QuartzBio SA, Geneva, Switzerland.
Nestlé Institute of Health Sciences, Lausanne, Switzerland.
Am J Clin Nutr. 2017 Sep;106(3):736-746. doi: 10.3945/ajcn.117.156216. Epub 2017 Aug 9.
A low-calorie diet (LCD) reduces fat mass excess, improves insulin sensitivity, and alters adipose tissue (AT) gene expression, yet the relation with clinical outcomes remains unclear. We evaluated AT transcriptome alterations during an LCD and the association with weight and glycemic outcomes both at LCD termination and 6 mo after the LCD. Using RNA sequencing (RNAseq), we analyzed transcriptome changes in AT from 191 obese, nondiabetic patients within a multicenter, controlled dietary intervention. Expression changes were associated with outcomes after an 8-wk LCD (800-1000 kcal/d) and 6 mo after the LCD. Results were validated by using quantitative reverse transcriptase-polymerase chain reaction in 350 subjects from the same cohort. Statistical models were constructed to classify weight maintainers or glycemic improvers. With RNAseq analyses, we identified 1173 genes that were differentially expressed after the LCD, of which 350 and 33 were associated with changes in body mass index (BMI; in kg/m) and Matsuda index values, respectively, whereas 29 genes were associated with both endpoints. Pathway analyses highlighted enrichment in lipid and glucose metabolism. Classification models were constructed to identify weight maintainers. A model based on clinical baseline variables could not achieve any classification (validation AUC: 0.50; 95% CI: 0.36, 0.64). However, clinical changes during the LCD yielded better performance of the model (AUC: 0.73; 95% CI: 0.60, 0.87]). Adding baseline expression to this model improved the performance significantly (AUC: 0.87; 95% CI: 0.77, 0.96; Delong's = 0.012). Similar analyses were performed to classify subjects with good glycemic improvements. Baseline- and LCD-based clinical models yielded similar performance (best AUC: 0.73; 95% CI: 0.60, 0.86). The addition of expression changes during the LCD improved the performance substantially (AUC: 0.80; 95% CI: 0.69, 0.92; = 0.058). This study investigated AT transcriptome alterations after an LCD in a large cohort of obese, nondiabetic patients. Gene expression combined with clinical variables enabled us to distinguish weight and glycemic responders from nonresponders. These potential biomarkers may help clinicians understand intersubject variability and better predict the success of dietary interventions. This trial was registered at clinicaltrials.gov as NCT00390637.

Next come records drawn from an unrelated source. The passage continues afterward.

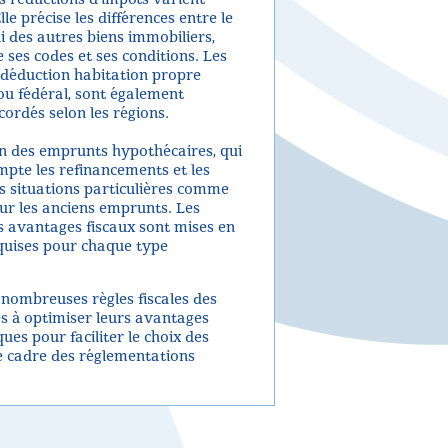
le précise les différences entre le
i des autres biens immobiliers,
es codes et ses conditions. Les
a déduction habitation propre
u fédéral, sont également
cordés selon les régions.
on des emprunts hypothécaires, qui
mpte les refinancements et les
s situations particulières comme
pour les anciens emprunts. Les
es avantages fiscaux sont mises en
quises pour chaque type
 nombreuses règles fiscales des
s à optimiser leurs avantages
ques pour faciliter le choix des
le cadre des réglementations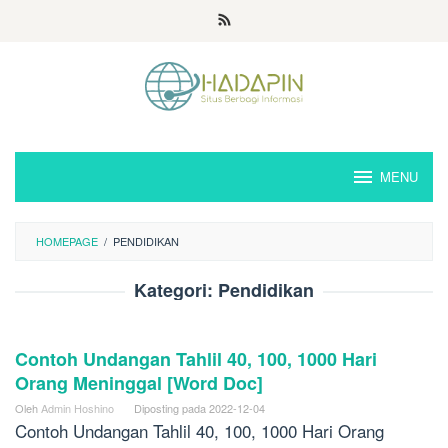
Loncat
ke
konten
MENU
HOMEPAGE
/
PENDIDIKAN
Kategori:
Pendidikan
Contoh Undangan Tahlil 40, 100, 1000 Hari
Orang Meninggal [Word Doc]
Oleh
Admin Hoshino
Diposting pada
2022-12-04
Contoh Undangan Tahlil 40, 100, 1000 Hari Orang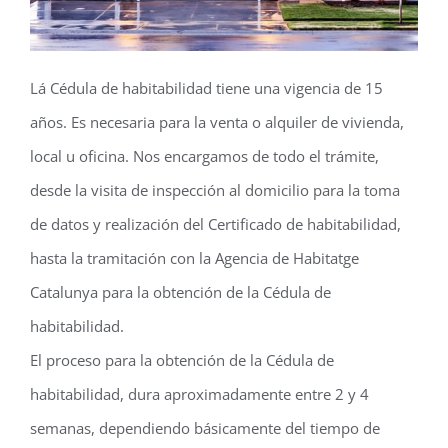
Lá Cédula de habitabilidad tiene una vigencia de 15
años. Es necesaria para la venta o alquiler de vivienda,
local u oficina. Nos encargamos de todo el trámite,
desde la visita de inspección al domicilio para la toma
de datos y realización del Certificado de habitabilidad,
hasta la tramitación con la Agencia de Habitatge
Catalunya para la obtención de la Cédula de
habitabilidad.
El proceso para la obtención de la Cédula de
habitabilidad, dura aproximadamente entre 2 y 4
semanas, dependiendo básicamente del tiempo de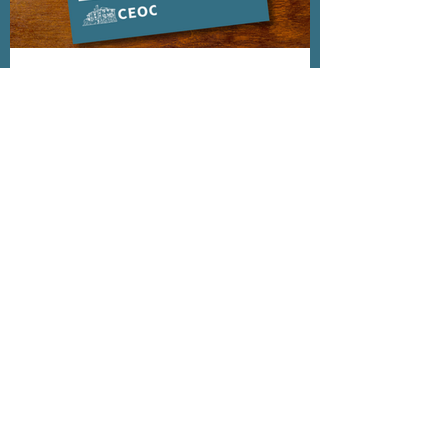
ሪፖርቶች
もっと詳しく知る
私たちは、誰もが手頃
な住宅、質の高い医療
と教育、食糧の安全保
障、そして経済的安定
を享受できる、貧困の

低热量饮食(LCD)可减少脂肪量过剩,提高胰岛素敏感性,并改变脂肪组织(AT)的基因表达,但与临床结果的关系仍不清楚。我们评估了 LCD 期间 AT 转录组的改变,以及与体重和血糖结果的关系,这些结果在 LCD 结束时和 LCD 结束后 6 个月时都有体现。我们使用 RNA 测序(RNAseq)分析了来自 191 名肥胖、非糖尿病患者的 AT 转录组的变化,这些患者来自一个多中心、对照饮食干预研究。表达变化与 8 周的 LCD(800-1000 卡路里/天)后的体重和血糖结果有关。结果在同一队列中的 350 名患者中使用定量逆转录聚合酶链反应进行了验证。构建统计模型来分类体重维持者或血糖改善者。通过 RNAseq 分析,我们鉴定了 1173 个在 LCD 后差异表达的基因,其中 350 个和 33 个与 BMI(kg/m)和 Matsuda 指数值的变化相关,而 29 个基因与这两个终点都相关。途径分析突出了脂质和葡萄糖代谢的富集。构建分类模型以识别体重维持者。基于临床基线变量的模型无法实现任何分类(验证 AUC:0.50;95%CI:0.36,0.64)。然而,LCD 期间的临床变化使模型的性能更好(AUC:0.73;95%CI:0.60,0.87])。将基线表达添加到该模型中可显著提高性能(AUC:0.87;95%CI:0.77,0.96;Delong's = 0.012)。进行了类似的分析以分类血糖改善良好的受试者。基于基线和基于 LCD 的临床模型产生了类似的性能(最佳 AUC:0.73;95%CI:0.60,0.86)。在 LCD 期间添加表达变化大大提高了性能(AUC:0.80;95%CI:0.69,0.92; = 0.058)。本研究在一大群肥胖、非糖尿病患者中调查了 LCD 后 AT 转录组的改变。基因表达与临床变量相结合,使我们能够区分体重和血糖反应者与非反应者。这些潜在的生物标志物可能有助于临床医生了解个体间的差异,并更好地预测饮食干预的成功。该试验在 clinicaltrials.gov 上注册为 NCT00390637。